Visiting the “City of Peace,” Assisi

Fr. Dominic Peluse (back left) and Fr. Bernie Rosinski (back right) enjoy a meal in Assisi with members of the tour group.

As noted previously, Fr. Bernie Rosinski, SCJ, is among those on a pilgrimage to Rome organized by the province development office. Today he writes about the group’s visit to Assisi:

The pilgrim group visited the city of peace, Assisi in Umbria. St. Francis would have been proud of our group. We supported all the merchant class of which his father was a member. Yes, it was a time for shopping as well as visiting sacred shrines.

Our bus driver endeared himself to many members of the group by arriving at the escalator which took us to the level where the church of St. Clare was located. It saved us innumerable steps and a great deal of energy which would be needed later in the day.

The church of St. Clare fronts the chapel of St. George in which the famous crucifix from which Francis heard the words: “repair my church” were heard. After some months of literal interpretation, Francis finally understood Christ to mean “the” Church, not “a” church. Clare’s tomb is contained in the crypt and other famous memorabilia are found there as well.

We proceeded to the main square where the group broke up into small, manageable luncheon groups — all the better to get served quickly and thus allow time for shopping. Some of us pilgrims are learning that shopping is not just an artform but a vocation.

After, the entire group followed the guide to the house where Francis was born and lived his early life. His mother was French and his father a converted Jew from Lucca. Both parents are honored with bronze statues and his early home is now a chapel.

Walking down the street toward the Basilica of St. Francis was like walking the halls of history.
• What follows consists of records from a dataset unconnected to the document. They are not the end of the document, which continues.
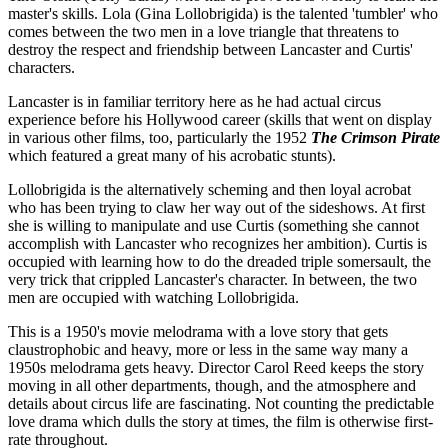
master's skills. Lola (Gina Lollobrigida) is the talented 'tumbler' who
comes between the two men in a love triangle that threatens to
destroy the respect and friendship between Lancaster and Curtis'
characters.
Lancaster is in familiar territory here as he had actual circus
experience before his Hollywood career (skills that went on display
in various other films, too, particularly the 1952
The Crimson Pirate
which featured a great many of his acrobatic stunts).
Lollobrigida is the alternatively scheming and then loyal acrobat
who has been trying to claw her way out of the sideshows. At first
she is willing to manipulate and use Curtis (something she cannot
accomplish with Lancaster who recognizes her ambition). Curtis is
occupied with learning how to do the dreaded triple somersault, the
very trick that crippled Lancaster's character. In between, the two
men are occupied with watching Lollobrigida.
This is a 1950's movie melodrama with a love story that gets
claustrophobic and heavy, more or less in the same way many a
1950s melodrama gets heavy. Director Carol Reed keeps the story
moving in all other departments, though, and the atmosphere and
details about circus life are fascinating. Not counting the predictable
love drama which dulls the story at times, the film is otherwise first-
rate throughout.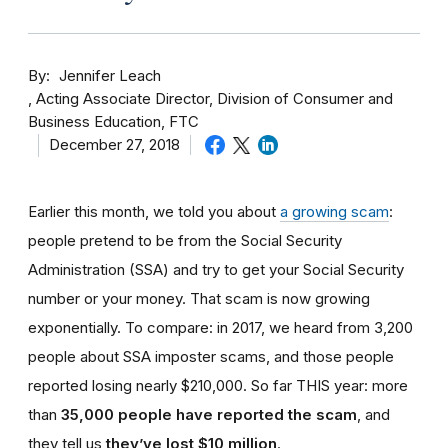
By
Jennifer Leach
Acting Associate Director, Division of Consumer and
Business Education, FTC
December 27, 2018
Earlier this month, we told you about
a growing scam
:
people pretend to be from the Social Security
Administration (SSA) and try to get your Social Security
number or your money. That scam is now growing
exponentially. To compare: in 2017, we heard from 3,200
people about SSA imposter scams, and those people
reported losing nearly $210,000. So far THIS year: more
than
35,000 people have reported the scam
, and
they tell us
they’ve lost $10 million
.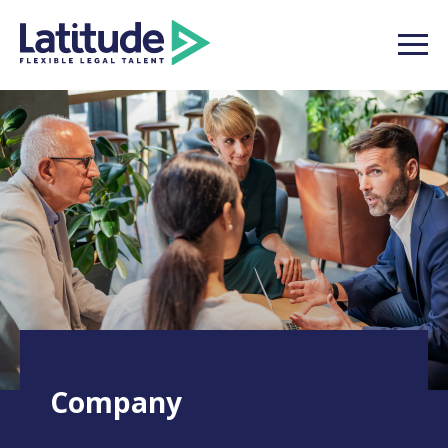
Company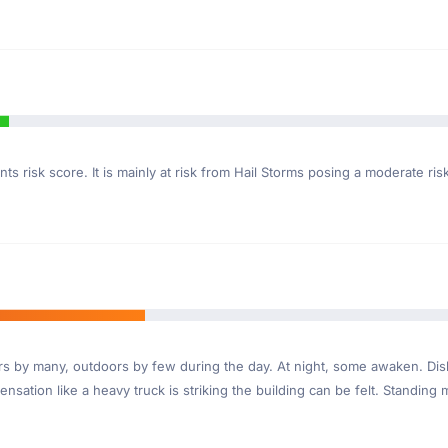
ts risk score. It is mainly at risk from Hail Storms posing a moderate ri
ndoors by many, outdoors by few during the day. At night, some awaken. D
nsation like a heavy truck is striking the building can be felt. Standing 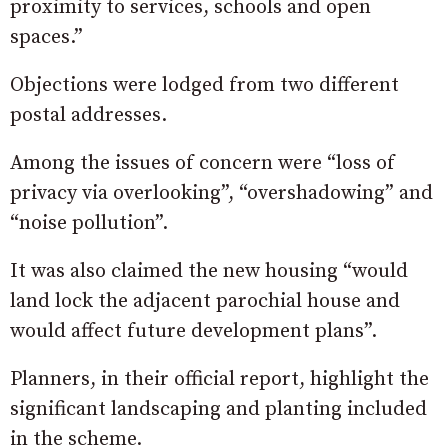
proximity to services, schools and open
spaces.”
Objections were lodged from two different
postal addresses.
Among the issues of concern were “loss of
privacy via overlooking”, “overshadowing” and
“noise pollution”.
It was also claimed the new housing “would
land lock the adjacent parochial house and
would affect future development plans”.
Planners, in their official report, highlight the
significant landscaping and planting included
in the scheme.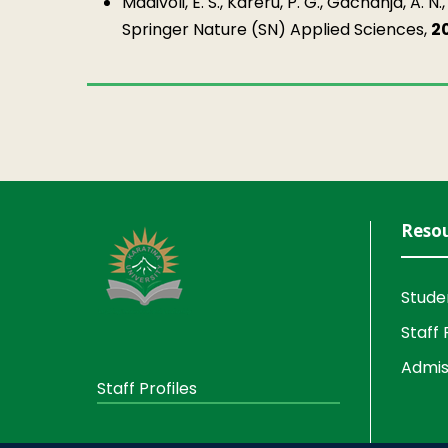
Madivoli, E. S., Kareru, P. G., Gachanja, A. N.
Springer Nature (SN) Applied Sciences,
2
Reso
Stude
Staff 
Admis
Staff Profiles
The tour guide would point to the left and right as we proceeded and name a date, an event, an occurrence that took place anywhere from the 12th century to the 20th. Though we pilgrims were outfitted with “whispers” or wireless radio receivers, we still had to pay attention to her remarks because her English needed some polish — maybe a summer in the Sacred Heart School of Theology ESL program! She consistently would place an adjective after a noun, observing Italian grammar rather than English grammar. If one person were “poor,” then two persons were “poors.”  These words are not written to mock her courageous efforts, but to indicate how hard we pilgrims had to listen. She was extremely knowledgeable.

The tour guide showed us just how an illiterate people could be served by the images and frescoes in the basilica. Beginning at one end, she made her way around the entire upper church and narrated the life of St. Francis in frescoes by Giotto. It was a much appreciated tour de force.
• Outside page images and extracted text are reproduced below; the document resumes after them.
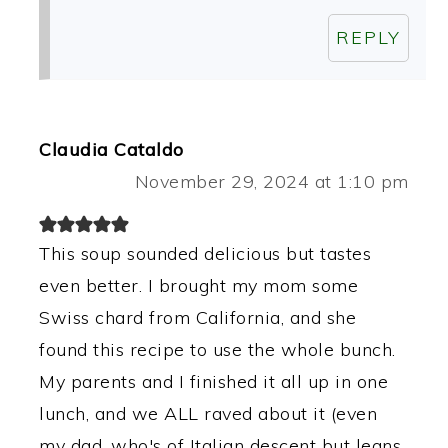
REPLY
Claudia Cataldo
November 29, 2024 at 1:10 pm
This soup sounded delicious but tastes
even better. I brought my mom some
Swiss chard from California, and she
found this recipe to use the whole bunch.
My parents and I finished it all up in one
lunch, and we ALL raved about it (even
my dad, who's of Italian descent but leans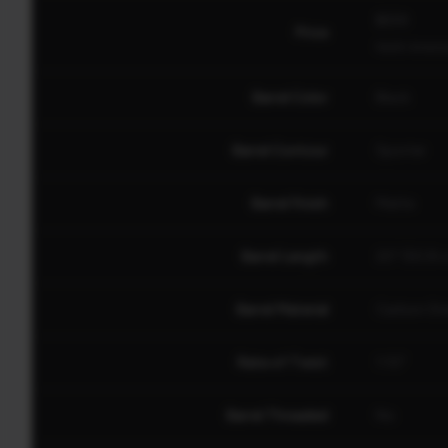
$559
Price
North American
Barrel Color
Black
Barrel Contour
Sporter
Barrel Finish
Matte
Barrel Length
20" (50.8 
Barrel Material
Carbon Ste
Rate of Twist
1:10"
Barrel Threaded
No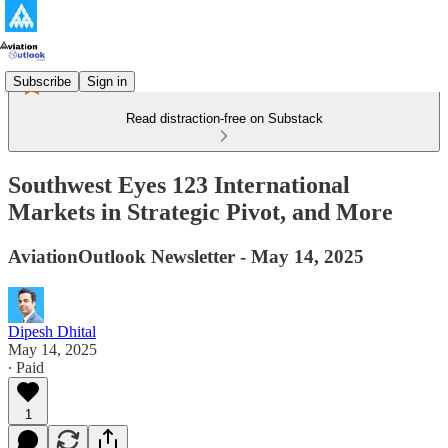
Subscribe
Sign in
Read distraction-free on Substack
Southwest Eyes 123 International
Markets in Strategic Pivot, and More
AviationOutlook Newsletter - May 14, 2025
Dipesh Dhital
May 14, 2025
∙ Paid
1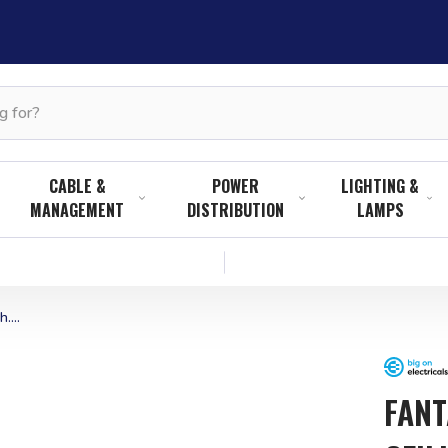
CABLE &
POWER
LIGHTING &
MANAGEMENT
DISTRIBUTION
LAMPS
....
FANT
There was a brief shopping interlude in the souvenir store found just between the upper and lower parts of the basilica. Once shopping was concluded, we were shown the lower church with frescoes by Cimabue, including what is believed to be a very accurate portrait of St. Francis. This portion of our visit concluded with a trip to his tomb where the pilgrims prayed for peace and many other things.

While it was a very tiring day, with all the walking and climbing, there were no complaints. Our bus driver, Nicola, got us home in plenty of time to enjoy risotto, patatine, and bistecca at the Villa Aurelia.